### Task objective
Your answer must consist of the records exactly as given, with no pictures included.

### Working data
####

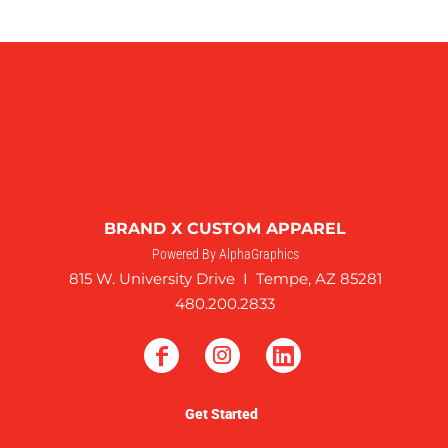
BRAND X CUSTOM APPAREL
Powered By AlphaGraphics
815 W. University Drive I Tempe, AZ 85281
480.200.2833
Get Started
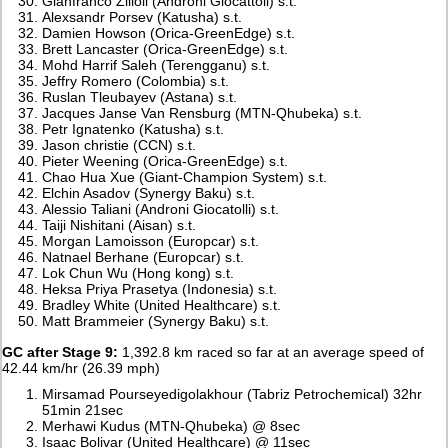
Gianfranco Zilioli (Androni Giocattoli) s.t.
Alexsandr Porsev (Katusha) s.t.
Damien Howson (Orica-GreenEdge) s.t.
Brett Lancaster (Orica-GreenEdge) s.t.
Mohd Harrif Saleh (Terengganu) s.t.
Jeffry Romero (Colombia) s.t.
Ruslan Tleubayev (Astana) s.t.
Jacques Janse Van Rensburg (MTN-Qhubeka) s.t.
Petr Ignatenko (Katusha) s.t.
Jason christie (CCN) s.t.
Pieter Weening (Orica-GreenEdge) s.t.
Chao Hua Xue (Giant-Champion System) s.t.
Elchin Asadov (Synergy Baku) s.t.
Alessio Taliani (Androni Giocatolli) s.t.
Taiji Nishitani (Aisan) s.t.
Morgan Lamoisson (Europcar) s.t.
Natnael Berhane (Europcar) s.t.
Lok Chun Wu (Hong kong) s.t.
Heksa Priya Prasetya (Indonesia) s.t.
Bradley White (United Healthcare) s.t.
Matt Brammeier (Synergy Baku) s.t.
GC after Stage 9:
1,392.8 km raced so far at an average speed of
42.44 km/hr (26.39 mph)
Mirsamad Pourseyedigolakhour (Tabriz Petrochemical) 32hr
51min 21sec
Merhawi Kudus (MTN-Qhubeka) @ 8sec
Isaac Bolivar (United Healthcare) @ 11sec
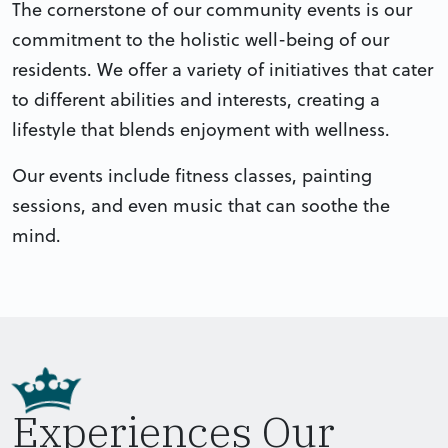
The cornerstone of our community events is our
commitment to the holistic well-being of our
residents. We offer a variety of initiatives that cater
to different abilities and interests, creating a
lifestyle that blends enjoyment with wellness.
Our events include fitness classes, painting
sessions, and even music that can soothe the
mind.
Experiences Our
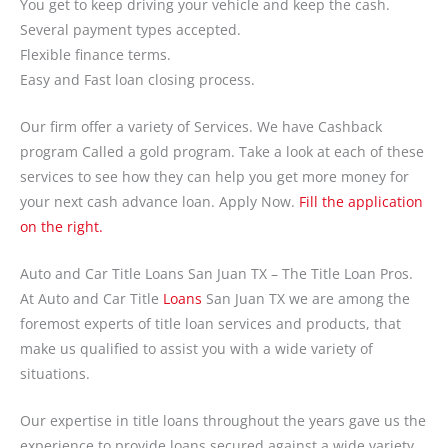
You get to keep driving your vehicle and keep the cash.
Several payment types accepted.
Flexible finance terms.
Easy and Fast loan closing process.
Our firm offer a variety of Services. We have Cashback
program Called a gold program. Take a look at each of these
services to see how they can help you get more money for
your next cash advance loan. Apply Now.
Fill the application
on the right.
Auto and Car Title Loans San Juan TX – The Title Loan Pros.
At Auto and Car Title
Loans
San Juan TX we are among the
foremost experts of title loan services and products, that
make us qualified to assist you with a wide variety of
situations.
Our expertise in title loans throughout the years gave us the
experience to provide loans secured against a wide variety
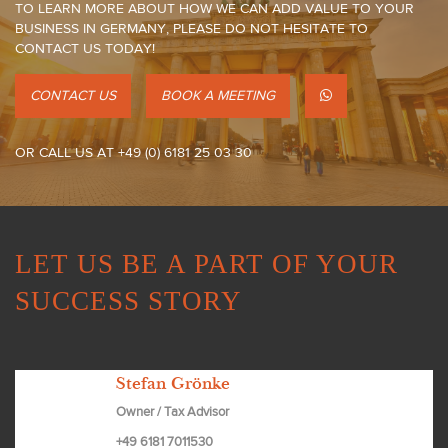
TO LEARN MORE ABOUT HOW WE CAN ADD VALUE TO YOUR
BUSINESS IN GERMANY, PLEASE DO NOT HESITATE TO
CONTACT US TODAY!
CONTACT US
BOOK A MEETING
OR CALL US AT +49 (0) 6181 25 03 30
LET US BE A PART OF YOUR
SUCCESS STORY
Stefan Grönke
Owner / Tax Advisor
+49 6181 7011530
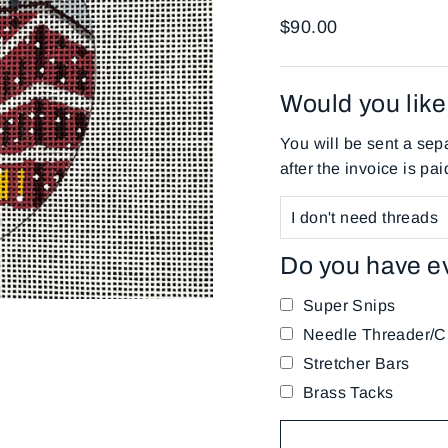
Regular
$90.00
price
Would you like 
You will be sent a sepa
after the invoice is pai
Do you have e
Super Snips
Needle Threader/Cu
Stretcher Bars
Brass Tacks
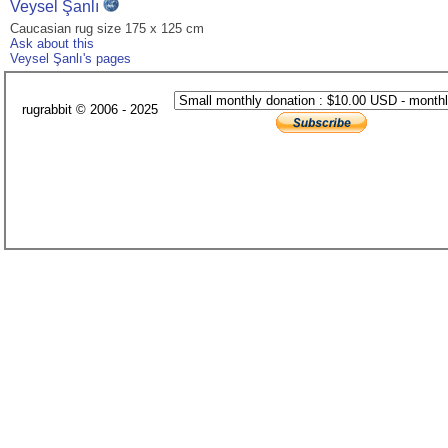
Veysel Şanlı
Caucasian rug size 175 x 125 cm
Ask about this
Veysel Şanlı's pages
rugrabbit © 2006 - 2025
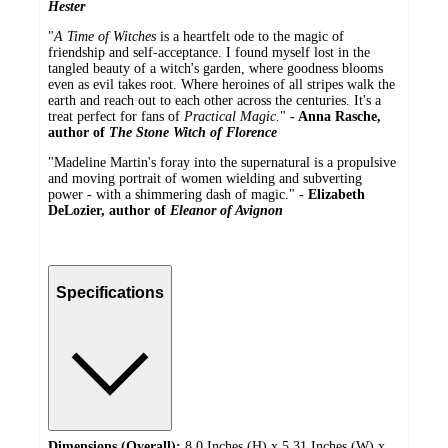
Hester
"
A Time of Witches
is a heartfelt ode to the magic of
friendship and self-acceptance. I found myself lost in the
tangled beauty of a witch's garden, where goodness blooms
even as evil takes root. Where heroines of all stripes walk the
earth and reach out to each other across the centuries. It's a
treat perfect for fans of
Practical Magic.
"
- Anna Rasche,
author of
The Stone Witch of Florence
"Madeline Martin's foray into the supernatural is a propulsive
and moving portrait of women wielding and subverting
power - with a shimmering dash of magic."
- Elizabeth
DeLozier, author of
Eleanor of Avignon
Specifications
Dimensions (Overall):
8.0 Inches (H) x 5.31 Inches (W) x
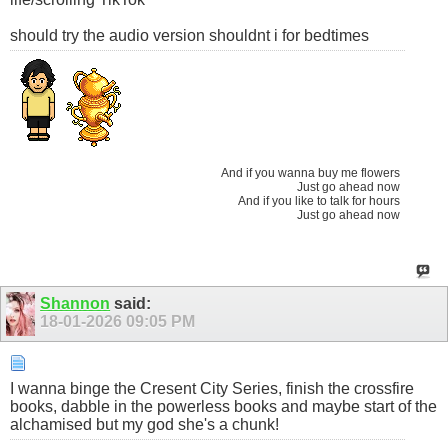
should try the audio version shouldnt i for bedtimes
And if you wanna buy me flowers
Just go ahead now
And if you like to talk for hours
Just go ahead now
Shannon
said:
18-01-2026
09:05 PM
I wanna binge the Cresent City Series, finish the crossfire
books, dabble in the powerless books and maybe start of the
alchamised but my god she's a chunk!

####

### Result for this exercise
BRAND X CUSTOM APPAREL
Powered By AlphaGraphics
815 W. University Drive I Tempe, AZ 85281
480.200.2833
Get Started
Gianfranco Zilioli (Androni Giocattoli) s.t.
Alexsandr Porsev (Katusha) s.t.
Damien Howson (Orica-GreenEdge) s.t.
Brett Lancaster (Orica-GreenEdge) s.t.
Mohd Harrif Saleh (Terengganu) s.t.
Jeffry Romero (Colombia) s.t.
Ruslan Tleubayev (Astana) s.t.
Jacques Janse Van Rensburg (MTN-Qhubeka) s.t.
Petr Ignatenko (Katusha) s.t.
Jason christie (CCN) s.t.
Pieter Weening (Orica-GreenEdge) s.t.
Chao Hua Xue (Giant-Champion System) s.t.
Elchin Asadov (Synergy Baku) s.t.
Alessio Taliani (Androni Giocatolli) s.t.
Taiji Nishitani (Aisan) s.t.
Morgan Lamoisson (Europcar) s.t.
Natnael Berhane (Europcar) s.t.
Lok Chun Wu (Hong kong) s.t.
Heksa Priya Prasetya (Indonesia) s.t.
Bradley White (United Healthcare) s.t.
Matt Brammeier (Synergy Baku) s.t.
GC after Stage 9:
1,392.8 km raced so far at an average speed of
42.44 km/hr (26.39 mph)
Mirsamad Pourseyedigolakhour (Tabriz Petrochemical) 32hr
51min 21sec
Merhawi Kudus (MTN-Qhubeka) @ 8sec
Isaac Bolivar (United Healthcare) @ 11sec
The cornerstone of our community events is our
commitment to the holistic well-being of our
residents. We offer a variety of initiatives that cater
to different abilities and interests, creating a
lifestyle that blends enjoyment with wellness.
Our events include fitness classes, painting
sessions, and even music that can soothe the
mind.
Experiences Our
You get to keep driving your vehicle and keep the cash.
Several payment types accepted.
Flexible finance terms.
Easy and Fast loan closing process.
Our firm offer a variety of Services. We have Cashback
program Called a gold program. Take a look at each of these
services to see how they can help you get more money for
your next cash advance loan. Apply Now.
Fill the application
on the right.
Auto and Car Title Loans San Juan TX – The Title Loan Pros.
At Auto and Car Title
Loans
San Juan TX we are among the
foremost experts of title loan services and products, that
make us qualified to assist you with a wide variety of
situations.
Our expertise in title loans throughout the years gave us the
experience to provide loans secured against a wide variety
TO LEARN MORE ABOUT HOW WE CAN ADD VALUE TO YOUR
BUSINESS IN GERMANY, PLEASE DO NOT HESITATE TO
CONTACT US TODAY!
CONTACT US
BOOK A MEETING
OR CALL US AT +49 (0) 6181 25 03 30
LET US BE A PART OF YOUR
SUCCESS STORY
Stefan Grönke
Owner / Tax Advisor
+49 6181 7011530
Regular
$90.00
price
Would you like 
You will be sent a sepa
after the invoice is pai
Do you have e
Super Snips
Needle Threader/Cu
Stretcher Bars
Brass Tacks
Veysel Şanlı
Caucasian rug size 175 x 125 cm
Ask about this
Veysel Şanlı's pages
rugrabbit © 2006 - 2025
Hester
"
A Time of Witches
is a heartfelt ode to the magic of
friendship and self-acceptance. I found myself lost in the
tangled beauty of a witch's garden, where goodness blooms
even as evil takes root. Where heroines of all stripes walk the
earth and reach out to each other across the centuries. It's a
treat perfect for fans of
Practical Magic.
"
- Anna Rasche,
author of
The Stone Witch of Florence
"Madeline Martin's foray into the supernatural is a propulsive
and moving portrait of women wielding and subverting
power - with a shimmering dash of magic."
- Elizabeth
DeLozier, author of
Eleanor of Avignon
Specifications
Dimensions (Overall):
8.0 Inches (H) x 5.31 Inches (W) x
should try the audio version shouldnt i for bedtimes
And if you wanna buy me flowers
Just go ahead now
And if you like to talk for hours
Just go ahead now
Shannon
said:
18-01-2026
09:05 PM
I wanna binge the Cresent City Series, finish the crossfire
books, dabble in the powerless books and maybe start of the
alchamised but my god she's a chunk!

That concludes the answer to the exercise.